• EXERCISE: The word to find is "Plants". Copy each line of the material that contains it.
────────
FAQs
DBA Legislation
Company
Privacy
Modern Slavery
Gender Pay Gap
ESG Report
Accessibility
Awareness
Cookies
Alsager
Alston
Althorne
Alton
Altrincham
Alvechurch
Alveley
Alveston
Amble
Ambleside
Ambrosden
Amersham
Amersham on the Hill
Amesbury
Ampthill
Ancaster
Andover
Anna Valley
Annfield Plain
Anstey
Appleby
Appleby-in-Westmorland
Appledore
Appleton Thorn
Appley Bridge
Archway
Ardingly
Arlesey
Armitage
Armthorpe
────────
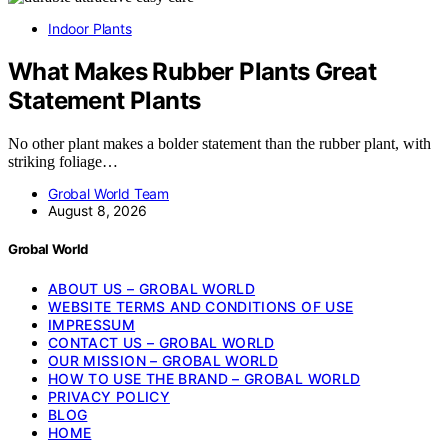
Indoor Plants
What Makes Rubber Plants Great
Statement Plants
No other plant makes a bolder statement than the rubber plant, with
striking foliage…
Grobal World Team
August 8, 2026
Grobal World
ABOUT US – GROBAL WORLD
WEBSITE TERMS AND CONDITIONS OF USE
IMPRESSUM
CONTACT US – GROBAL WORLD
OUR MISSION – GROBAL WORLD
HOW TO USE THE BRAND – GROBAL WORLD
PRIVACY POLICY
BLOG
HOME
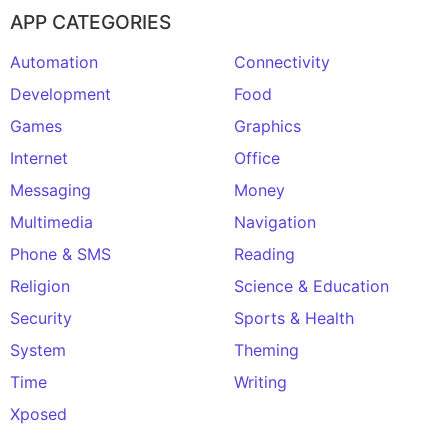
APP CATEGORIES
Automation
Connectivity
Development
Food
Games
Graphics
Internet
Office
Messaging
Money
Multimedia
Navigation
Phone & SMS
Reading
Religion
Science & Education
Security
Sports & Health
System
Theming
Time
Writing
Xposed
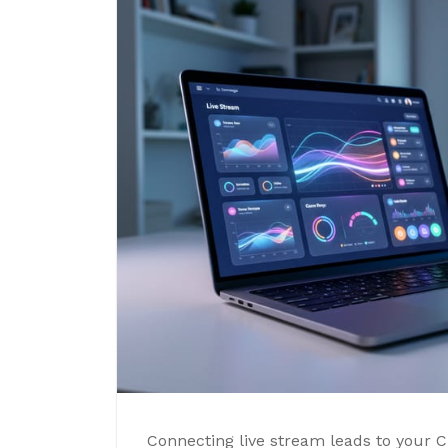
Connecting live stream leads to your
────────
• ANSWER BOX:
Indoor Plants
What Makes Rubber Plants Great
Statement Plants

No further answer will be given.